Before going into the rest of the post, as there is some ambiguity between what to call our different versions of Lelantus I would be referring it as follows to avoid confusion:
Lelantus v1: As currently implemented in FIRO. Only change amounts hidden. No separate private address.
Lelantus v2: The original protocol we were planning to deploy after Lelantus v1 and described in our preprint. Has its own private addressing system, all amounts hidden. No stealth addressing. Lelantus v2 hasn’t actually been named officially.
New Privacy Protocol (NPP): The new protocol that we have been researching below whose name we are still trying to decide. This is a placeholder reference.
As per my previous research update we’ve been hard at work on a new privacy protocol that supports stealth addressing. The reason for this research is that while Lelantus v2 has very nice properties like high anon sets and good performance it has a few drawbacks:
- No stealth addressing. Meaning for ideal privacy, users need to keep generating new addresses. If new addresses aren’t generated, third parties can know that the address received something but not how much or where it came from or when it spends from it. This is however an important piece of metadata which can be a problem with recurring payments. RAP addresses only work on the transparent layer which is what Lelantus v1 uses.
- No multisig (might be possible to work one out but we haven’t put work into it).
- Balance proof security is difficult to prove formally. While we have found no obvious way to exploit it, it is quite challenging to formally prove it. The existing security proof does not conclusively prove its security and while there are alternate ways to prove it, it still doesn’t address all concerns.
As such, I had tasked our research team to work on addressing these concerns. Aram has come up with quite a clever solution which we hope solves this while Aaron has been doing security analysis on it. The building blocks of it have been worked out and are in the process of writing the paper and security proofs for it. Note this is very much a work in progress and things may be subject to change. However, the purpose of this thread is we need a new name for it.
What this new protocol does (if we are right) on top of all the goodness that is Lelantus v2:
- Supports stealth addressing meaning you don’t have to generate new addresses when sharing your address.

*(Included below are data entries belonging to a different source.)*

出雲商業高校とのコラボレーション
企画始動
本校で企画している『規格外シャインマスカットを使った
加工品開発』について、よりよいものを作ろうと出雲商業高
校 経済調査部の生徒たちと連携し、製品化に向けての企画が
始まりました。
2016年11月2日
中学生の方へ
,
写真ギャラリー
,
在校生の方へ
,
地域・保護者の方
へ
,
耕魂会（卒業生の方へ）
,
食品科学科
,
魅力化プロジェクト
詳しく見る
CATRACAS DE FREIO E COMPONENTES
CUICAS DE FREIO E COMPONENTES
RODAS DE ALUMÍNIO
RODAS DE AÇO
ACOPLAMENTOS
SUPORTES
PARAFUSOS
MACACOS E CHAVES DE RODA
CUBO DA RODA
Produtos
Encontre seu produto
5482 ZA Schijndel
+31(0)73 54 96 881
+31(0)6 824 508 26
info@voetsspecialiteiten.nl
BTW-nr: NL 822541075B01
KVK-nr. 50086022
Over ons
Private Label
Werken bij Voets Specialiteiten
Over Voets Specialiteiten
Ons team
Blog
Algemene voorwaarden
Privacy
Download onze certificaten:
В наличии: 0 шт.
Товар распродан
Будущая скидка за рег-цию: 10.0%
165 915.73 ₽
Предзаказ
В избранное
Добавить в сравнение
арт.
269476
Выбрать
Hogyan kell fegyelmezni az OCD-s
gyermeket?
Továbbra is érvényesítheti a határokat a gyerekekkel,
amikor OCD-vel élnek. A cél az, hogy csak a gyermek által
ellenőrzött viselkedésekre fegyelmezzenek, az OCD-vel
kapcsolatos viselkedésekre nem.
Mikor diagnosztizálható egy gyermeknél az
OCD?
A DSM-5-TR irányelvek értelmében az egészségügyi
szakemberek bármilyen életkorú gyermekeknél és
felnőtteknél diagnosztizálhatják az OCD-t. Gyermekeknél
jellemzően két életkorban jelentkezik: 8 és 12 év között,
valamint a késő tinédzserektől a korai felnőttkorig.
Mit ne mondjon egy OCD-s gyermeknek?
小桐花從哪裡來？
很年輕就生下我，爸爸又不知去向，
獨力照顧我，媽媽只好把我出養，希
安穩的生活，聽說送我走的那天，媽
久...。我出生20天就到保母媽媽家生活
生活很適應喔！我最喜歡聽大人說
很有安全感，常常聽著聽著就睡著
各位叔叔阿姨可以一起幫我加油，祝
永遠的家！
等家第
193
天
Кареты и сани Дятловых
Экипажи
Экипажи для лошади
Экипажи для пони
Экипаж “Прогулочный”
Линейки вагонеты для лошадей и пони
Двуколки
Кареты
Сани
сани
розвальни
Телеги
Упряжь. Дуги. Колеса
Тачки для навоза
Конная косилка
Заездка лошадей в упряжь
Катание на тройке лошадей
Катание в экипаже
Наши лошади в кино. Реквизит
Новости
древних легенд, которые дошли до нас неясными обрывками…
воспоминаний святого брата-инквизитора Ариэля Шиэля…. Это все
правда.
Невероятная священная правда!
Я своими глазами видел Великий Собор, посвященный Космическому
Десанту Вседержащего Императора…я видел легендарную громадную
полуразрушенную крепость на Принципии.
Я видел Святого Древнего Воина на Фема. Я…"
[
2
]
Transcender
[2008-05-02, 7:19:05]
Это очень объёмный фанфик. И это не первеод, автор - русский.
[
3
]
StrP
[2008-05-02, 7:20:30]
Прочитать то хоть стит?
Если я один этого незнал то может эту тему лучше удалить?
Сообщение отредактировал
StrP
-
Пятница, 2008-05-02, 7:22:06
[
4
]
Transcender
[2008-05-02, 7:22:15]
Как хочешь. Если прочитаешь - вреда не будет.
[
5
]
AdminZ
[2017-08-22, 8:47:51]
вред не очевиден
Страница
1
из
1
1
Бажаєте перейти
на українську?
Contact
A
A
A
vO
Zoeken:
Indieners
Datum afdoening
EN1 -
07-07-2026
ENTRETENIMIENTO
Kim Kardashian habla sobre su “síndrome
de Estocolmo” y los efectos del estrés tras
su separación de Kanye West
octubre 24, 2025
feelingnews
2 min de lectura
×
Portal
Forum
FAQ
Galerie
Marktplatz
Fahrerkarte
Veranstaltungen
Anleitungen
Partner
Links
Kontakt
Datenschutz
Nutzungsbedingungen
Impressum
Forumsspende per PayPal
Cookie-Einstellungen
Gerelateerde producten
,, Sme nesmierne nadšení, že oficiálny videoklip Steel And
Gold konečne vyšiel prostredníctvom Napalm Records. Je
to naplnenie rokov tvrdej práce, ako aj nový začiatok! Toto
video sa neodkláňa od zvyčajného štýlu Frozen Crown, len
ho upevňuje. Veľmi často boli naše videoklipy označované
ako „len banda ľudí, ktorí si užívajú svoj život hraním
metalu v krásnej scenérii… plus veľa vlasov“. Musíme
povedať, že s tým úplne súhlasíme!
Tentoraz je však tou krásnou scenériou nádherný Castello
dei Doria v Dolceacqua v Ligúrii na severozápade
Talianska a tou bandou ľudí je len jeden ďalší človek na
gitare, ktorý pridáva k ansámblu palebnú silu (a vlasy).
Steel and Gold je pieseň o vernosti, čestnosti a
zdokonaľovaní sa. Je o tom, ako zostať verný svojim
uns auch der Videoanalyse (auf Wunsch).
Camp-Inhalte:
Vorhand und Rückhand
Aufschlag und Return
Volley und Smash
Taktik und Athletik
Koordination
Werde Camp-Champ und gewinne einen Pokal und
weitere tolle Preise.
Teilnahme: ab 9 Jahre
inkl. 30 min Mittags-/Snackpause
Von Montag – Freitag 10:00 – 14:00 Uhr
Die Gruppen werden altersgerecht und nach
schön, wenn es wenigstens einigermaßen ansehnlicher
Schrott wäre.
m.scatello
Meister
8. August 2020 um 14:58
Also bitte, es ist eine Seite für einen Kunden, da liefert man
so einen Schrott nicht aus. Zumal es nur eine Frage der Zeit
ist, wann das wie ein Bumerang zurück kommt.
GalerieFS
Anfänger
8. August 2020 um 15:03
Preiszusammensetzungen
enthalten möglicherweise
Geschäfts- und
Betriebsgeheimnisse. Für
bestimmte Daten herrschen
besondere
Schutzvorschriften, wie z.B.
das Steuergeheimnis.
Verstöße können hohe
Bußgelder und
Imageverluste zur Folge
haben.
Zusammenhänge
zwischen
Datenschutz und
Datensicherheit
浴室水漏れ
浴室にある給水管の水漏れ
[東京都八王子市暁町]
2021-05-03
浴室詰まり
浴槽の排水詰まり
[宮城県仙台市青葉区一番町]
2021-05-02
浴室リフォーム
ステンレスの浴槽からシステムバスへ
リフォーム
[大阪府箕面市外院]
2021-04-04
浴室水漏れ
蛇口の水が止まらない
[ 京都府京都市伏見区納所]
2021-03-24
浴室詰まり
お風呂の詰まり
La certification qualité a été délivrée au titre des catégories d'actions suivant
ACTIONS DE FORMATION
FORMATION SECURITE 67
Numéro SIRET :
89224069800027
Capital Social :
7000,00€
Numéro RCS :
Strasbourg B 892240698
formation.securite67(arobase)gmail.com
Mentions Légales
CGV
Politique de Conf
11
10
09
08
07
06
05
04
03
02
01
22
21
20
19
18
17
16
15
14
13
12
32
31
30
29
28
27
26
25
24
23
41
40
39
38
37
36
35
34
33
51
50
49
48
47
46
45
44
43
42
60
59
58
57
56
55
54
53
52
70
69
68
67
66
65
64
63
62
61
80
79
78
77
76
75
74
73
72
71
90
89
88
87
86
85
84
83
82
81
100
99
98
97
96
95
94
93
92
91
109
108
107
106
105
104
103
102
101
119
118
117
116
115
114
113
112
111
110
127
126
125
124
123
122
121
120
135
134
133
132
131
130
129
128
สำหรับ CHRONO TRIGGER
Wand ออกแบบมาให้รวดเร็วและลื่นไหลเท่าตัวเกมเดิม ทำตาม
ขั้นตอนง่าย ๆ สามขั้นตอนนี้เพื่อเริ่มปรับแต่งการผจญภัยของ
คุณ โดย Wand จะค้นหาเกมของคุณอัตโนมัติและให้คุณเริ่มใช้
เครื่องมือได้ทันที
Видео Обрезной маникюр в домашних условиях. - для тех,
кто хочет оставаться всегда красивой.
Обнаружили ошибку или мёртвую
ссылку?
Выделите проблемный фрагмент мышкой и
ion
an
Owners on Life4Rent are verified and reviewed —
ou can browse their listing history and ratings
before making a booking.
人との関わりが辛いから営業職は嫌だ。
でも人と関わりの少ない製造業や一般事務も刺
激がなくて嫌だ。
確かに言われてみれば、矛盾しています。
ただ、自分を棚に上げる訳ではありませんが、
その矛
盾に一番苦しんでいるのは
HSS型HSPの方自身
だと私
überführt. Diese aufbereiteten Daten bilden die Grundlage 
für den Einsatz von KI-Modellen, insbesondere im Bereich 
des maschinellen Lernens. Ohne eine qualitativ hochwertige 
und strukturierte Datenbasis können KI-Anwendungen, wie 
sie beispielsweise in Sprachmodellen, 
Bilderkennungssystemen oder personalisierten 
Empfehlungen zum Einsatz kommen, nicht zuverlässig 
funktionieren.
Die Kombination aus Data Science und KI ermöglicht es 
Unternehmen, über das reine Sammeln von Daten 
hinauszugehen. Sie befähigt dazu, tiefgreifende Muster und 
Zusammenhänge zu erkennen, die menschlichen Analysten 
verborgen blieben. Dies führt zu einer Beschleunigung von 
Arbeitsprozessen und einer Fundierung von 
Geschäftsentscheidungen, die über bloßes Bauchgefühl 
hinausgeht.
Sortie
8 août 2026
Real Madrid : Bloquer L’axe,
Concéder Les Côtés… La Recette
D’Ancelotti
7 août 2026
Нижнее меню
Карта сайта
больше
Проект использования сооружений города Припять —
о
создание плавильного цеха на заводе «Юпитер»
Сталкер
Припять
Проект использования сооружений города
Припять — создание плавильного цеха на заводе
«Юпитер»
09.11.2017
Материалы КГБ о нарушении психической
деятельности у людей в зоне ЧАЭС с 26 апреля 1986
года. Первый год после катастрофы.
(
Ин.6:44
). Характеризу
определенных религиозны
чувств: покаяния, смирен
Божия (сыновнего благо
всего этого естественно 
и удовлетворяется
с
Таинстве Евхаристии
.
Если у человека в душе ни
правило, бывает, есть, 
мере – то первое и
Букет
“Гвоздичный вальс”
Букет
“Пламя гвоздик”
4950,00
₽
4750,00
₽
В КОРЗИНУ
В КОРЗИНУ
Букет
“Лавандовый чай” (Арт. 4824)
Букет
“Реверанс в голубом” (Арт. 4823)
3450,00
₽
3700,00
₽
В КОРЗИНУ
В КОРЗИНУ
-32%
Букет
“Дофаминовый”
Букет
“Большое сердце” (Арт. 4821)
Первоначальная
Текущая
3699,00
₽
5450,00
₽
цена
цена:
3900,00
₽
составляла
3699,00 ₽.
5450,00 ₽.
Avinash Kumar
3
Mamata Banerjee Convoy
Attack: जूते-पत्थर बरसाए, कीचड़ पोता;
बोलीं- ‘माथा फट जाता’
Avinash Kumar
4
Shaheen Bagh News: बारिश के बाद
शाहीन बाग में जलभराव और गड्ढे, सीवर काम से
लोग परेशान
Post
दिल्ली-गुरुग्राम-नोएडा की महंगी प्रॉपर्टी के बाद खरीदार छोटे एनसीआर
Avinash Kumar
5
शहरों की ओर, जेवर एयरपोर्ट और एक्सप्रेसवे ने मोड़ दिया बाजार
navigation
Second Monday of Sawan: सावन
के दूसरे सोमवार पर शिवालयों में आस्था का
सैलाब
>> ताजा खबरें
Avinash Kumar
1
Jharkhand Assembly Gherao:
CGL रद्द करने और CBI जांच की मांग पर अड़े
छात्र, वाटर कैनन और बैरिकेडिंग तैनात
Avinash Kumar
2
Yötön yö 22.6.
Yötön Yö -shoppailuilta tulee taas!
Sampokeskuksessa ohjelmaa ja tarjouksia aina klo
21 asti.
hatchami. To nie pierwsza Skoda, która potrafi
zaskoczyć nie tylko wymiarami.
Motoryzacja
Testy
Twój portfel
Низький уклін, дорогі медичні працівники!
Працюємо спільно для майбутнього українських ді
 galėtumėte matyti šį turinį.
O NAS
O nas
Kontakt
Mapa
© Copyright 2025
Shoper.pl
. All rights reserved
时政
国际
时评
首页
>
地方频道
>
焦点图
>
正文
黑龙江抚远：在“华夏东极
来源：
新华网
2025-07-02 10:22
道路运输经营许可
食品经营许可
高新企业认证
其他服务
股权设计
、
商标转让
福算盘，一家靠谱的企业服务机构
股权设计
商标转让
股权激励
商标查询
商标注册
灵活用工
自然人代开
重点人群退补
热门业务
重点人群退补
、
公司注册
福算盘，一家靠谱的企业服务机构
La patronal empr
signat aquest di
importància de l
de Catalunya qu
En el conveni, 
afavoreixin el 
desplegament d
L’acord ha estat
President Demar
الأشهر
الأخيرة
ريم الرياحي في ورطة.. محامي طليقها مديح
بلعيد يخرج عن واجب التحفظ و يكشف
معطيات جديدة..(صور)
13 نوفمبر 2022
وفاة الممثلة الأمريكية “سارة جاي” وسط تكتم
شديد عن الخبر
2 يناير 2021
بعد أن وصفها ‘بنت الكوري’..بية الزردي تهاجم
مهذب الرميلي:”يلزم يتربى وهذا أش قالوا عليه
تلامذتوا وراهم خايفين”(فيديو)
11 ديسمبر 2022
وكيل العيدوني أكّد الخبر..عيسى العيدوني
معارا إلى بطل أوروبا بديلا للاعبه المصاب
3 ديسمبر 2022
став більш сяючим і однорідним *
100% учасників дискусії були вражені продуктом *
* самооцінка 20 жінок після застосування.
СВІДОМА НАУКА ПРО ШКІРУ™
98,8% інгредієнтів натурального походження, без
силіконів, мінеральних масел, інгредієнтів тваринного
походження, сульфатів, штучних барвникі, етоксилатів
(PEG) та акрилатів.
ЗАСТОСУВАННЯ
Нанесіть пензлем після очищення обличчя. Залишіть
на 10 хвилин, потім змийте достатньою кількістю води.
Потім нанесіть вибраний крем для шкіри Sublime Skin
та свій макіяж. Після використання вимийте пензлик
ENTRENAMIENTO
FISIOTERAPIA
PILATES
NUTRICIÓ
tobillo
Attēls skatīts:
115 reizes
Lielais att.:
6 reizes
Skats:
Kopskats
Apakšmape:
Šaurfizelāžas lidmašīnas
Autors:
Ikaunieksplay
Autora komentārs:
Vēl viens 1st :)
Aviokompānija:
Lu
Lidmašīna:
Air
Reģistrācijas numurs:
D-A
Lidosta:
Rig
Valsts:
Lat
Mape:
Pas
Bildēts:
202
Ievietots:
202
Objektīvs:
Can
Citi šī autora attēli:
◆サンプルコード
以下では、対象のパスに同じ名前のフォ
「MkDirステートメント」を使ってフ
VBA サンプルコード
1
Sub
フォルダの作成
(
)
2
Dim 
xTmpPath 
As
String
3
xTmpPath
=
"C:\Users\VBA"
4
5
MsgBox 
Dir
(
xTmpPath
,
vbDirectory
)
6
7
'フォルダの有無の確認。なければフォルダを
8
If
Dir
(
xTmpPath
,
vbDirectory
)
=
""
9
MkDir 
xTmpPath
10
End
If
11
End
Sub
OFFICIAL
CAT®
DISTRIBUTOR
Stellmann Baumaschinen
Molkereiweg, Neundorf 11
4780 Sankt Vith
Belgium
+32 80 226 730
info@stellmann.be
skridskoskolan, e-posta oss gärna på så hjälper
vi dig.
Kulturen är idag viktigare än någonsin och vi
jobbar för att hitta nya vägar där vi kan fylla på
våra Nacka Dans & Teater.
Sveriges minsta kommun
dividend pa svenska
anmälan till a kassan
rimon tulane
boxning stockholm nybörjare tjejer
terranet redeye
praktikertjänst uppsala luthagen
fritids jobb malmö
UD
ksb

- Simplified balance proof meaning we have greater security and confidence that the balance proof is sound.
- Supports multi-sig
- Supports view keys both incoming and outgoing. This means you can optionally reveal to your auditor or useful for donations where you can view amounts that come in or go out. This is important as we move to mandatory privacy.
- Would have faster verification and proving performance than Triptych for large anonymity sets though Triptych can be modified to get similar speedups at the cost of size.
The above is what we think the protocol can achieve but the security needs to be tested and formally proven to ensure everything holds.
The new scheme uses almost a completely different structure than Lelantus but still uses a modified Groth-Bootle (one-out-of-many) proofs to prove membership. How NPP differs from Lelantus v2:
- Uses a modified address format
- Separates output keys from value commitments (sort of like how Triptych/RingCT do it)
- Uses a parallel modification to Groth/Bootle for membership proof (and a related requirement for value commitment offsets)
- Uses a modified Chaum-Pedersen proof to show linking tag validity
- Uses RingCT-style balance assertion via value commitment offsets
It does sacrifice some performance compared to Lelantus v2 but we believe that having a complete stealth addressing system offers more practical privacy and a better balance proof for security.
NPP is also nice in that if there’s a more efficient proof besides Groth/Bootle, it can be replaced.
The coding work for moving to Lelantus v2 vs NPP we estimate to be about equal however the paper does need to be published and re-audited but on a development standpoint doesn’t delay things too much. If our research goes well and we should have a better idea by August-ish, I would be minded to skip Lelantus v2 and just go for NPP.
But what should we call it? Aram is of the opinion we should retain the Lelantus branding and call it either v2 or v3 despite it being pretty different so as to cement the Lelantus/Firo branding.
I am of the opinion that we should call it something different (maybe some variant of Aura) to reflect that it’s a significantly different scheme that shares only minimal shared plumbing with Lelantus v2 though it can be described as ‘spiritually’ the same in its use of trustless Groth-Bootle proofs and the way it approaches anonymity sets. I think we shouldn’t downplay how different these schemes are.
This poll is just as a sentiment check and to see if we can find good solutions.
- Lelantus v2 or v3
- Aura or some variant (as per our roadmap)
- Something else (please state)
Ideally the name is easy to say, good for SEO (for e.g. Aura is not good for SEO just like how Halo, Halo 2 keeps leading to the game) and yet sounds cool.